DATA IN THIS EXERCISE.

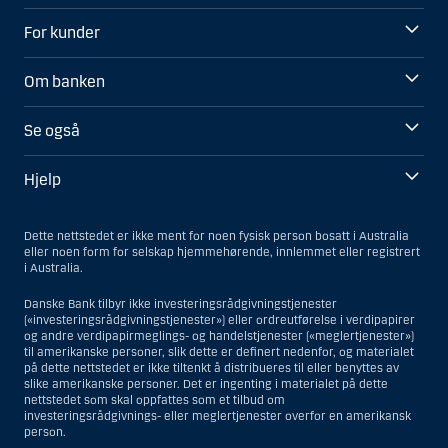
For kunder
Om banken
Se også
Hjelp
Dette nettstedet er ikke ment for noen fysisk person bosatt i Australia
eller noen form for selskap hjemmehørende, innlemmet eller registrert
i Australia.
Danske Bank tilbyr ikke investeringsrådgivningstjenester
(«investeringsrådgivningstjenester») eller ordreutførelse i verdipapirer
og andre verdipapirmeglings- og handelstjenester («meglertjenester»)
til amerikanske personer, slik dette er definert nedenfor, og materialet
på dette nettstedet er ikke tiltenkt å distribueres til eller benyttes av
slike amerikanske personer. Det er ingenting i materialet på dette
nettstedet som skal oppfattes som et tilbud om
investeringsrådgivnings- eller meglertjenester overfor en amerikansk
person.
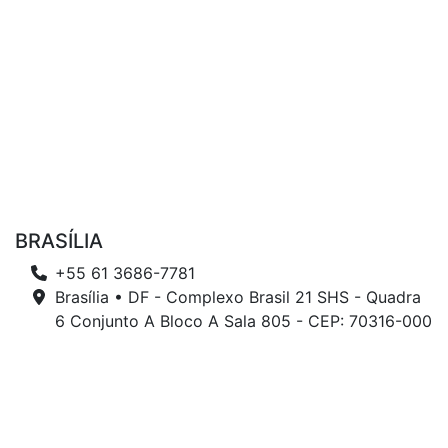
BRASÍLIA
+55 61 3686-7781
Brasília • DF - Complexo Brasil 21 SHS - Quadra
6 Conjunto A Bloco A Sala 805 - CEP: 70316-000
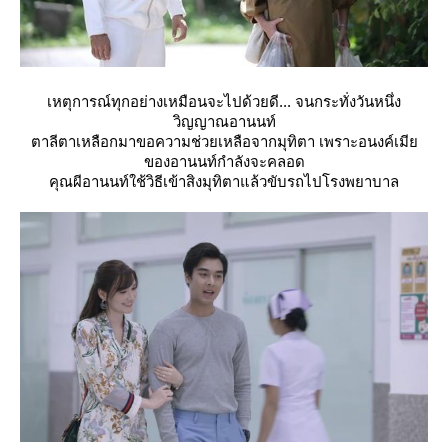
เหตุการณ์ทุกอย่างเหมือนจะไปด้วยดี... จนกระทั่งวันหนึ่ง
วิญญาณอานนท์
ตาลีตาเหลือกมาขอความช่วยเหลือจากมุทิตา เพราะอนงค์เมี
ของอานนท์กำลังจะคลอด
คุณผีอานนท์ใช้วิธีเข้าสิงมุทิตาแล้วขับรถไปโรงพยาบาล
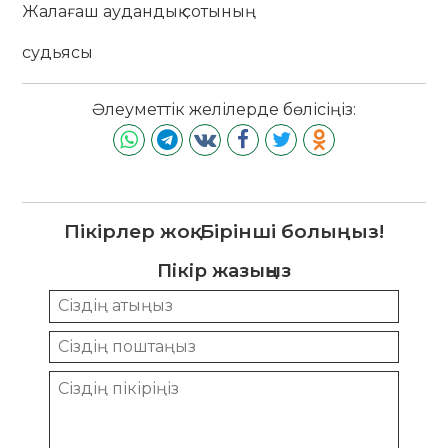
Жалағаш аудандық сотының
судьясы
Әлеуметтік желілерде бөлісіңіз:
Пікірлер жоқ. Бірінші болыңыз!
Пікір жазыңыз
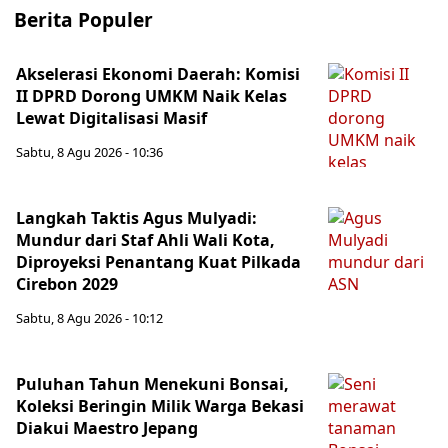
Berita Populer
Akselerasi Ekonomi Daerah: Komisi
II DPRD Dorong UMKM Naik Kelas
Lewat Digitalisasi Masif
Sabtu, 8 Agu 2026 - 10:36
Langkah Taktis Agus Mulyadi:
Mundur dari Staf Ahli Wali Kota,
Diproyeksi Penantang Kuat Pilkada
Cirebon 2029
Sabtu, 8 Agu 2026 - 10:12
Puluhan Tahun Menekuni Bonsai,
Koleksi Beringin Milik Warga Bekasi
Diakui Maestro Jepang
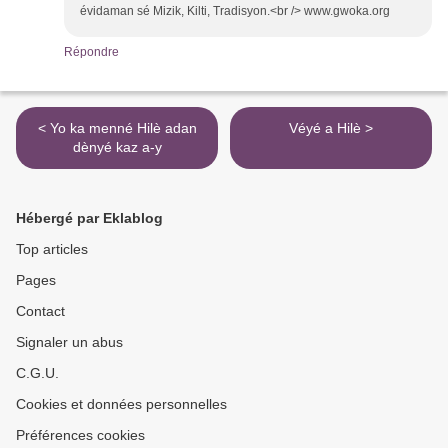
évidaman sé Mizik, Kilti, Tradisyon.<br /> www.gwoka.org
Répondre
< Yo ka menné Hilè adan
Véyé a Hilè >
dènyé kaz a-y
Hébergé par Eklablog
Top articles
Pages
Contact
Signaler un abus
C.G.U.
Cookies et données personnelles
Préférences cookies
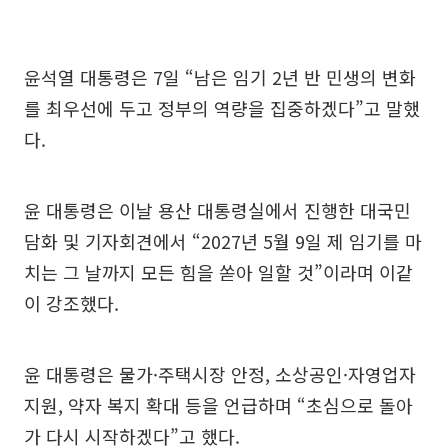
윤석열 대통령은 7일 “남은 임기 2년 반 민생의 변화
를 최우선에 두고 정부의 역량을 집중하겠다”고 말했
다.
윤 대통령은 이날 용산 대통령실에서 진행한 대국민
담화 및 기자회견에서 “2027년 5월 9일 제 임기를 마
치는 그 날까지 모든 힘을 쏟아 일할 것”이라며 이같
이 강조했다.
윤 대통령은 물가·주택시장 안정, 소상공인·자영업자
지원, 약자 복지 확대 등을 언급하며 “초심으로 돌아
가 다시 시작하겠다”고 했다.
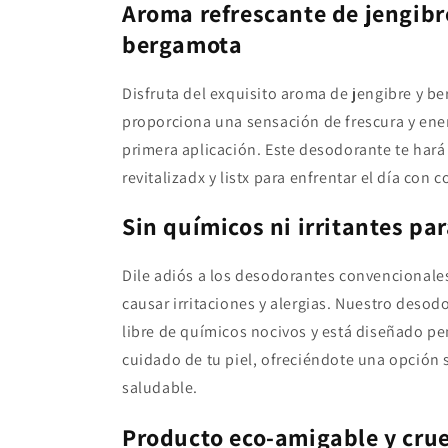
Aroma refrescante de jengibr
bergamota
Disfruta del exquisito aroma de jengibre y b
proporciona una sensación de frescura y ene
primera aplicación. Este desodorante te hará 
revitalizadx y listx para enfrentar el día con 
Sin químicos ni irritantes par
Dile adiós a los desodorantes convencional
causar irritaciones y alergias. Nuestro desod
libre de químicos nocivos y está diseñado p
cuidado de tu piel, ofreciéndote una opción 
saludable.
Producto eco-amigable y crue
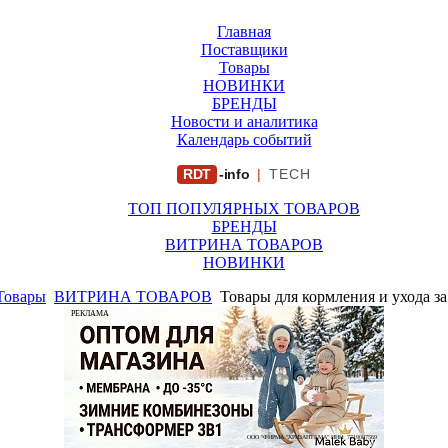
Главная
Поставщики
Товары
НОВИНКИ
БРЕНДЫ
Новости и аналитика
Календарь событий
RDT
-info
|
TECH
ТОП ПОПУЛЯРНЫХ ТОВАРОВ
БРЕНДЫ
ВИТРИНА ТОВАРОВ
НОВИНКИ
Товары
ВИТРИНА ТОВАРОВ
Товары для кормления и ухода з
РЕКЛАМА
ООО "ФИРМА "ХРИЗАНТЕМА" ИНН: 7719007569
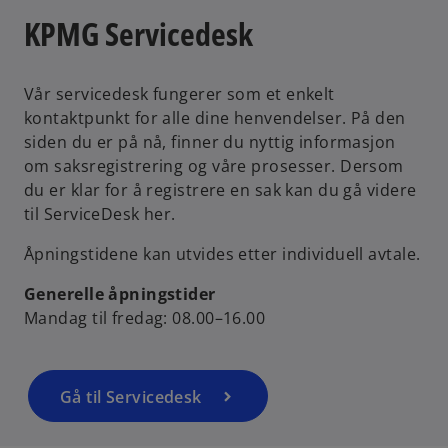
KPMG Servicedesk
Vår servicedesk fungerer som et enkelt
kontaktpunkt for alle dine henvendelser. På den
siden du er på nå, finner du nyttig informasjon
om saksregistrering og våre prosesser. Dersom
du er klar for å registrere en sak kan du gå videre
til ServiceDesk her.
Åpningstidene kan utvides etter individuell avtale.
Generelle åpningstider
Mandag til fredag: 08.00–16.00
Gå til Servicedesk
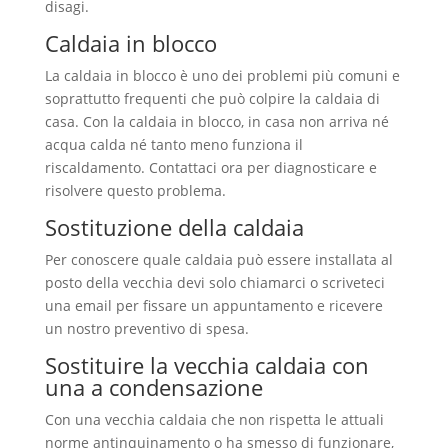
disagi.
Caldaia in blocco
La caldaia in blocco è uno dei problemi più comuni e
soprattutto frequenti che può colpire la caldaia di
casa. Con la caldaia in blocco, in casa non arriva né
acqua calda né tanto meno funziona il
riscaldamento. Contattaci ora per diagnosticare e
risolvere questo problema.
Sostituzione della caldaia
Per conoscere quale caldaia può essere installata al
posto della vecchia devi solo chiamarci o scriveteci
una email per fissare un appuntamento e ricevere
un nostro preventivo di spesa.
Sostituire la vecchia caldaia con
una a condensazione
Con una vecchia caldaia che non rispetta le attuali
norme antinquinamento o ha smesso di funzionare,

WHAT TO PRODUCE. Restate word for word each line from the top of the listing down to and including the line that holds "ordreutførelse i verdipapirer". Drop any pictures.

RESULT BELOW.
For kunder
Om banken
Se også
Hjelp
Dette nettstedet er ikke ment for noen fysisk person bosatt i Australia
eller noen form for selskap hjemmehørende, innlemmet eller registrert
i Australia.
Danske Bank tilbyr ikke investeringsrådgivningstjenester
(«investeringsrådgivningstjenester») eller ordreutførelse i verdipapirer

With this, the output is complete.